At MetroQuest, we know how important it is to generate robust participation for your planning projects. We know you’d like to go beyond what we fondly refer to as those “same ten people” who show up to most community events.
You’d like a much larger and broader representation of the community’s views. So what works best? Over the past 16 years we’ve focused on engaging the public in planning projects using digital tools, and we’ve seen lots of strategies. We’re also very proud of the fact that MetroQuest was at the center of many of the most successful and award-winning community engagement projects in the planning world.
Here are 8 tips for achieving viral public participation:
- Remember that your primary goal in a networked world is to create something that people want to share with friends, family and colleagues. That means making sure that the experience is fun, easy, fast, compelling and relevant.
- Make sure that MetroQuest is easy to share, preferably with one click. Link it to Facebook, Twitter and other social networks and let your participants spread the word for you.
- Evaluate your community: Who are the thought leaders? What community groups exist? How do they communicate?

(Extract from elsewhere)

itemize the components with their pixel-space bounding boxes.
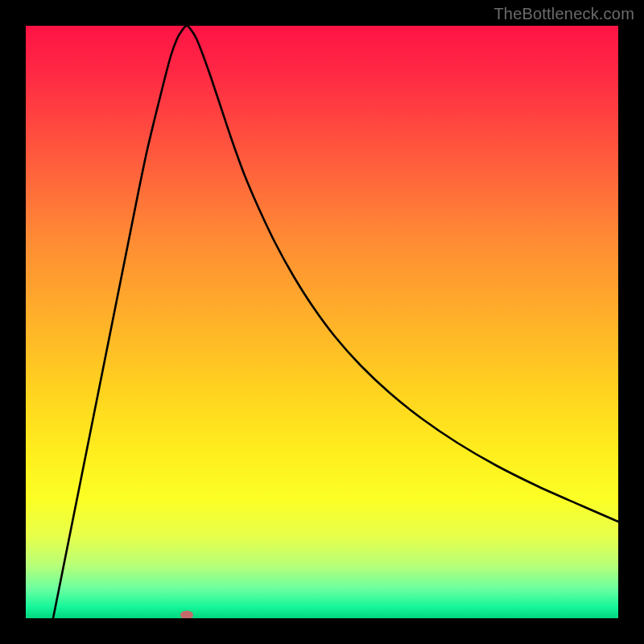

- Think carefully about the “voice” of your communication to the world. What personality do you want to present to the world? How can you make it more personal and engaging?
- Make sure that your site is live before public events so you can demo it and send those participants home with the site address and a request to help spread the word.
- Leverage partnerships. If, together, we’ve done a good job creating a fun and meaningful experience, community groups and agency partners will be glad to help spread the word.
- “Chance to win” contests work! For the price of one iPad you can boost participation dramatically.
- Give your site enough time to spread throughout the community. It can take a little while for a critical mass to build up, and when it does, wow!
Our goal is the help all of our clients achieve the best participation possible! We’re always learning too. What best practices can you add?